Business nationalism is an economic nationalist ideology held by a sector of the political right in the United States.

Business nationalists are conservative business and industrial leaders who favor a protectionist trade policy and an isolationist foreign policy.  Locked in a power struggle with corporate international interests, business nationalists often use populist rhetoric and anti-elitist rhetoric to build a broader base of support in the middle class and working class.
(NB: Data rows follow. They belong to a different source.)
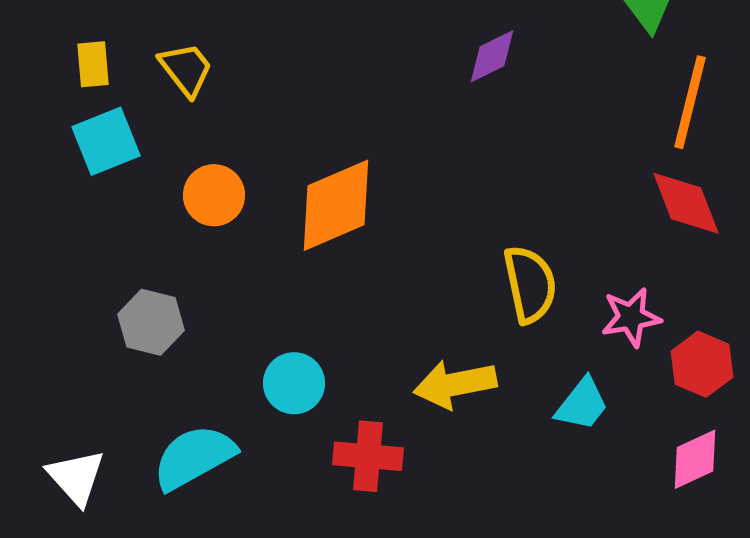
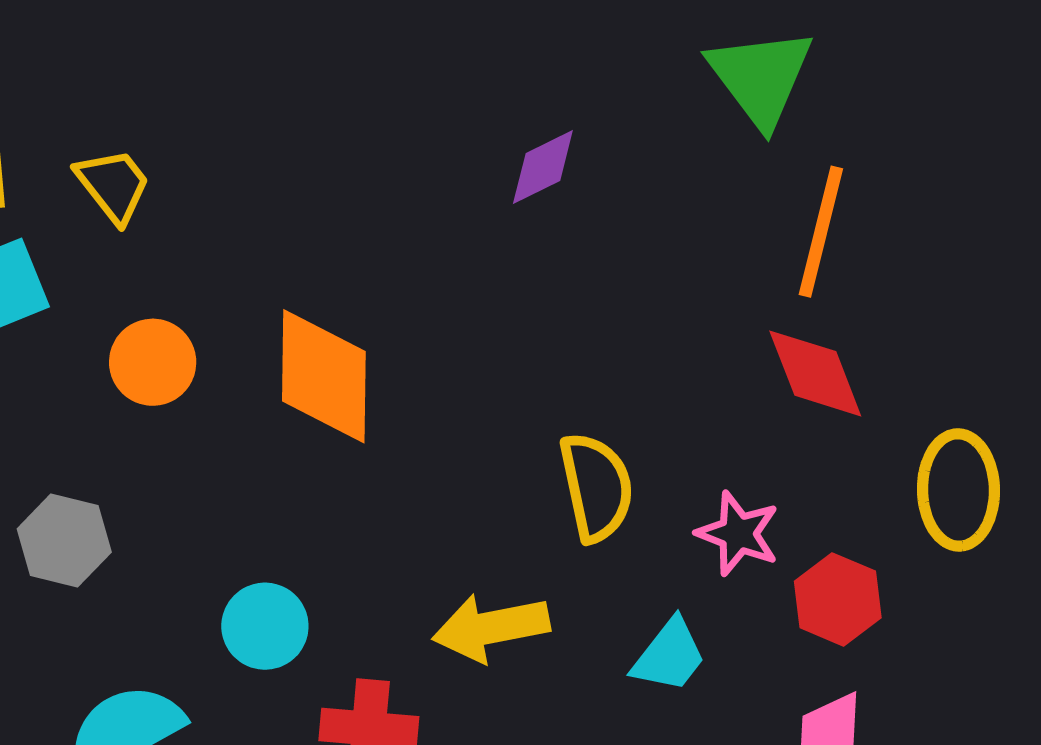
orange diamond: (336, 205) -> (324, 376), turned -66
pink star: (631, 317) -> (738, 533), turned 30

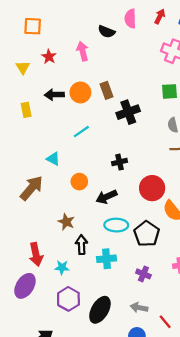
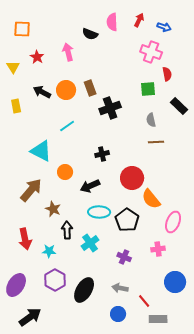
black arrow: (54, 95) -> (42, 92), turned 30
cyan triangle: (53, 159) -> (41, 151), size x1.6
brown arrow: (32, 188) -> (31, 190), moved
cyan cross: (106, 259) -> (90, 243), turned -30
purple ellipse: (25, 286) -> (16, 285), moved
In the past, business nationalism has also been the main sector in the US from which union busting has emerged. There have also been sectors of business nationalism that have promoted the Red Scares, nativism, and allegations of Jewish banking conspiracies.

History

Ultraconservative business and industrial leaders who saw the New Deal implemented in the United States between 1933 and 1936 as proof of an imagined sinister alliance by international finance capital and communist-controlled labor unions to destroy free enterprise became known as "business nationalists".

In the middle of the 1930s Gerald L. K. Smith carried the banner for business nationalists, many of them isolationists who would later oppose the entry of the United States into World War II. Smith received public and financial support from wealthy businessmen who were concentrated in "nationalist-oriented industries". 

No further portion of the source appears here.